#### [What is needed]
Find where "Thanh Toán Đa Phương Tiện" appears in the records below, then return that line and every later line exactly, stopping only at the last line.

Transcribed page contents
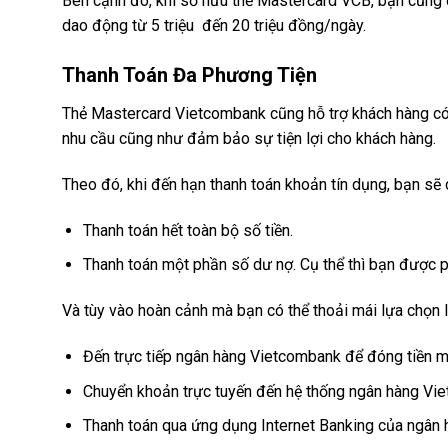
Bên cạnh đó, khi sở hữu thẻ Mastercard VCB, bạn cũng 
dao động từ 5 triệu đến 20 triệu đồng/ngày.
Thanh Toán Đa Phương Tiện
Thẻ Mastercard Vietcombank cũng hỗ trợ khách hàng có t
nhu cầu cũng như đảm bảo sự tiện lợi cho khách hàng.
Theo đó, khi đến hạn thanh toán khoản tín dụng, bạn sẽ 
Thanh toán hết toàn bộ số tiền.
Thanh toán một phần số dư nợ. Cụ thể thì bạn được 
Và tùy vào hoàn cảnh mà bạn có thể thoải mái lựa chọn l
Đến trực tiếp ngân hàng Vietcombank để đóng tiền m
Chuyển khoản trực tuyến đến hệ thống ngân hàng Vi
Thanh toán qua ứng dụng Internet Banking của ngân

#### [Final answer]
Thanh Toán Đa Phương Tiện
Thẻ Mastercard Vietcombank cũng hỗ trợ khách hàng có t
nhu cầu cũng như đảm bảo sự tiện lợi cho khách hàng.
Theo đó, khi đến hạn thanh toán khoản tín dụng, bạn sẽ 
Thanh toán hết toàn bộ số tiền.
Thanh toán một phần số dư nợ. Cụ thể thì bạn được 
Và tùy vào hoàn cảnh mà bạn có thể thoải mái lựa chọn l
Đến trực tiếp ngân hàng Vietcombank để đóng tiền m
Chuyển khoản trực tuyến đến hệ thống ngân hàng Vi
Thanh toán qua ứng dụng Internet Banking của ngân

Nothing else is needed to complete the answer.